To import types, use the following:
from arize.experimental.datasets.experiments.types import ...
- class Example(id=<factory>, updated_at=<factory>, input=<factory>, output=<factory>, metadata=<factory>, dataset_row=<factory>)#
Bases:
object
Represents an example in an experiment dataset.
- Variables:
id (ExampleId) – The unique identifier for the example.
updated_at (datetime) – The timestamp when the example was last updated.
input (Mapping[str, JSONSerializable]) – The input data for the example.
output (Mapping[str, JSONSerializable]) – The output data for the example.
metadata (Mapping[str, JSONSerializable]) – Additional metadata for the example.
dataset_row – The original dataset row containing the example data.
- class EvaluationResult(score=None, label=None, explanation=None, metadata=<factory>)#
Bases:
object
Represents the result of an evaluation.
- Variables:
score (Optional[float]) – The score of the evaluation.
label (Optional[str]) – The label of the evaluation.

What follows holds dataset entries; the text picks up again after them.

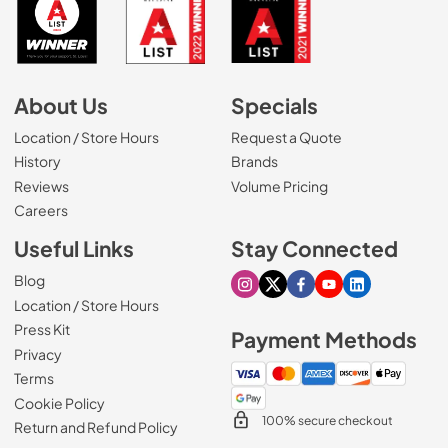
About Us
Specials
Location / Store Hours
Request a Quote
History
Brands
Reviews
Volume Pricing
(Opens in a new tab)
Careers
Useful Links
Stay Connected
Blog
Visit our Instagram page
Visit our X page
Visit our Facebook pa
Visit our Youtube 
Visit our Link
Location / Store Hours
Press Kit
Payment Methods
Privacy
Terms
Cookie Policy
100% secure checkout
Return and Refund Policy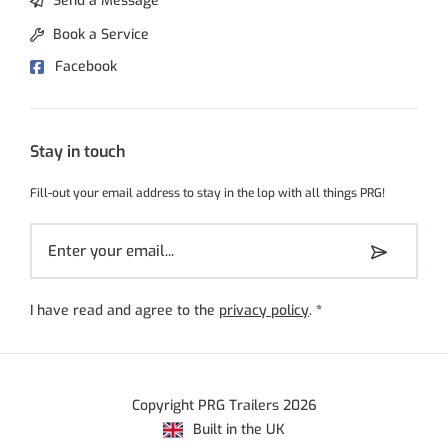
Send a Message
Book a Service
Facebook
Stay in touch
Fill-out your email address to stay in the lop with all things PRG!
I have read and agree to the
privacy policy
.
*
Copyright PRG Trailers 2026
Built in the UK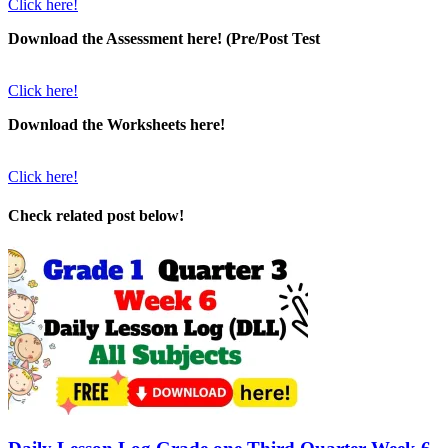
Click here!
Download the Assessment here! (Pre/Post Test
Click here!
Download the Worksheets here!
Click here!
Check related post below!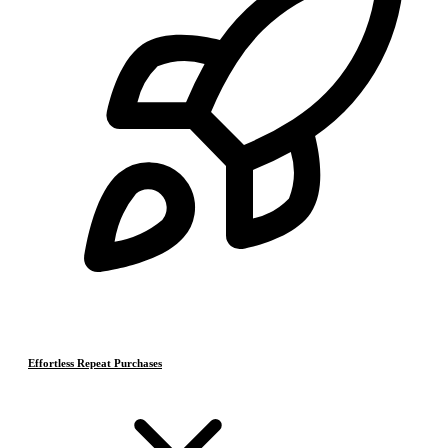
Effortless Repeat Purchases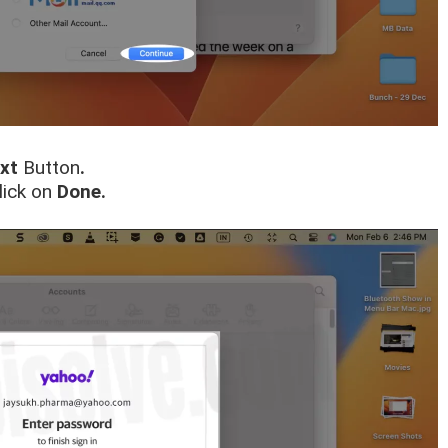
xt
Button
.
lick on
Done.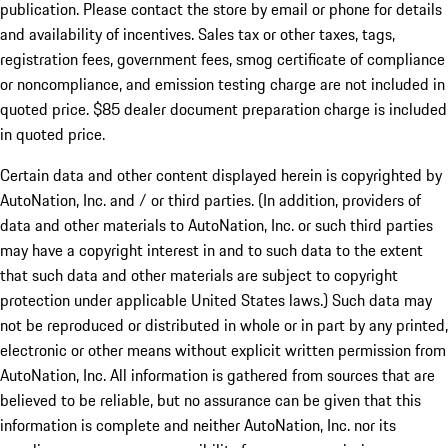
publication. Please contact the store by email or phone for details
and availability of incentives. Sales tax or other taxes, tags,
registration fees, government fees, smog certificate of compliance
or noncompliance, and emission testing charge are not included in
quoted price. $85 dealer document preparation charge is included
in quoted price.
Certain data and other content displayed herein is copyrighted by
AutoNation, Inc. and / or third parties. (In addition, providers of
data and other materials to AutoNation, Inc. or such third parties
may have a copyright interest in and to such data to the extent
that such data and other materials are subject to copyright
protection under applicable United States laws.) Such data may
not be reproduced or distributed in whole or in part by any printed,
electronic or other means without explicit written permission from
AutoNation, Inc. All information is gathered from sources that are
believed to be reliable, but no assurance can be given that this
information is complete and neither AutoNation, Inc. nor its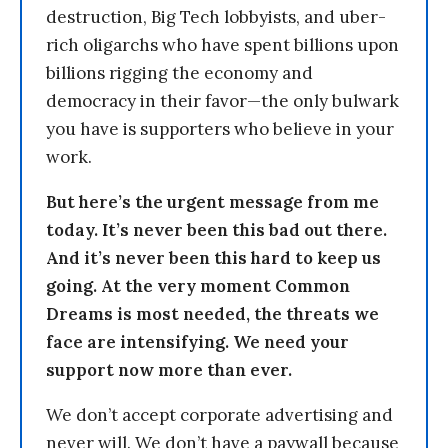
destruction, Big Tech lobbyists, and uber-
rich oligarchs who have spent billions upon
billions rigging the economy and
democracy in their favor—the only bulwark
you have is supporters who believe in your
work.
But here’s the urgent message from me
today. It’s never been this bad out there.
And it’s never been this hard to keep us
going. At the very moment Common
Dreams is most needed, the threats we
face are intensifying. We need your
support now more than ever.
We don’t accept corporate advertising and
never will. We don’t have a paywall because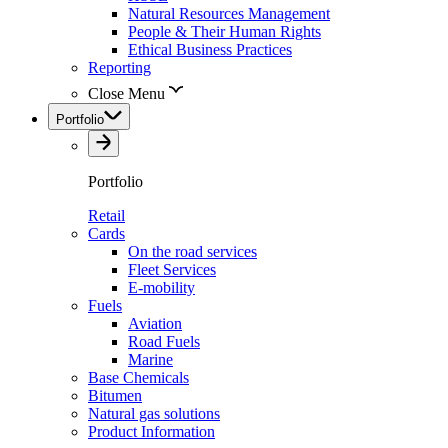
Natural Resources Management
People & Their Human Rights
Ethical Business Practices
Reporting
Close Menu
Portfolio
Portfolio
Retail
Cards
On the road services
Fleet Services
E-mobility
Fuels
Aviation
Road Fuels
Marine
Base Chemicals
Bitumen
Natural gas solutions
Product Information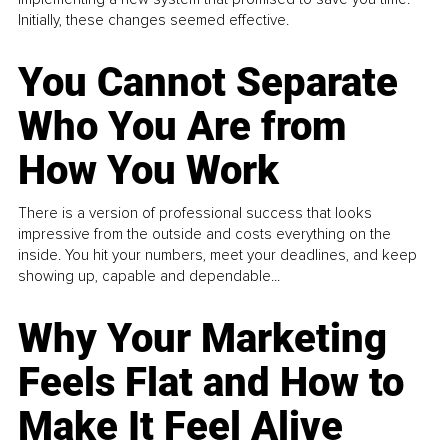
Initially, these changes seemed effective.
You Cannot Separate
Who You Are from
How You Work
There is a version of professional success that looks
impressive from the outside and costs everything on the
inside. You hit your numbers, meet your deadlines, and keep
showing up, capable and dependable...
Why Your Marketing
Feels Flat and How to
Make It Feel Alive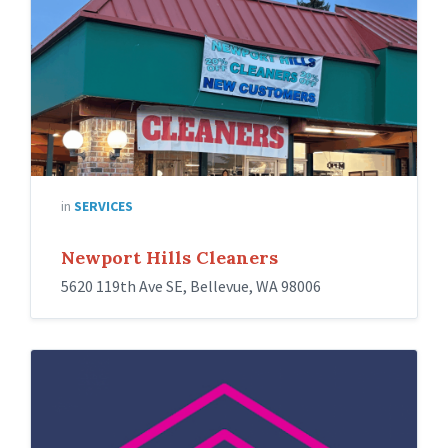
in
SERVICES
Newport Hills Cleaners
5620 119th Ave SE, Bellevue, WA 98006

explanation (Optional[str]) – The explanation of the evaluation.
metadata (Mapping[str, JSONSerializable]) – Additional metadata for the evaluation.
- class ExperimentRun(start_time, end_time, experiment_id, dataset_example_id, repetition_number, output, error=None, id=<factory>, trace_id=None)#
Bases:
object
Represents a single run of an experiment.
- Variables:
start_time (datetime) – The start time of the experiment run.
end_time (datetime) – The end time of the experiment run.
experiment_id (str) – The unique identifier for the experiment.
dataset_example_id (str) – The unique identifier for the dataset example.
repetition_number (int) – The repetition number of the experiment run.
output (JSONSerializable) – The output of the experiment run.
error (Optional[str]) – The error message if the experiment run failed.
id (str) – The unique identifier for the experiment run.
trace_id (Optional[str]) – The trace identifier for the experiment run.
- class ExperimentEvaluationRun(experiment_run_id, start_time, end_time, name, annotator_kind, error=None, result=None, id=<factory>, trace_id=None)#
Bases:
object
Represents a single evaluation run of an experiment.
- Variables:
experiment_run_id (ExperimentRunId) – The unique identifier for the experiment run.
start_time (datetime) – The start time of the evaluation run.
end_time (datetime) – The end time of the evaluation run.
name (str) – The name of the evaluation run.
annotator_kind (str) – The kind of annotator used in the evaluation run.
error – The error message if the evaluation run failed. result (Optional[EvaluationResult]): The result of the evaluation run. id (str): The unique identifier for the evaluation run. trace_id (Optional[TraceId]): The trace identifier for the evaluation run.